Pattern of bacillary clearance in multibacillary leprosy patients with multidrug therapy

The bacteriological index (BI) of the skin smears is traditionally one of the important parameters of assessment of severity and of progress of leprosy under multidrug therapy. The present study reports on BI clearance among 578 multibacillary treated leprosy patients and the factors that influence this clearance. The patients were treated till smear negativity or for 2 years fixed duration and their skin smears periodically examined every 6 to 12 months till negativity (and even afterwards). We confirm that bacterial clearance is a slow process. The time taken for each log-unit decline in BI is between 13.6 to 24 months probably depending on initial BI level. The rate of smear negativity appears to be dependent on immune competence of the patients as reflected by a rapid BI decline in borderline BT-BB patients vis-à-vis BL-LL lepromatous patients both in the low and high BI group. Patients who had several episodes of ENL, took significantly longer time (63.7 months versus 53.5 months, p<0.0001) to become smear negative than those without ENL.     

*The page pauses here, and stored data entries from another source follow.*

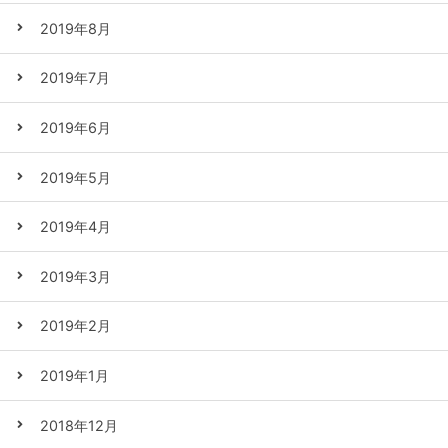
2019年8月
2019年7月
2019年6月
2019年5月
2019年4月
2019年3月
2019年2月
2019年1月
2018年12月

IgE in leprosy; effect of a Mycobacterium leprae-BCG vaccine

Since some previous studies have reported elevated total serum IgE levels in leprosy, that may be associated with the existence of a state of generalized T cell anergy, we undertook a carefully controlled study of this immunoglobulin in such patients before and after treatment with a Mycobacterium leprae-BCG vaccine. We found, firstly, that lepromatous leprosy patients suffering active disease had only a moderate elevation of IgE levels that was not statistically significant when compared to appropriate controls. In addition, multiple injections of the vaccine did not cause alterations in the concentration of this immunoglobulin. We were, therefore, unable to confirm the possible existence of a generalized immunodeficiency in lepromatous leprosy that could cause hyper-production of IgE.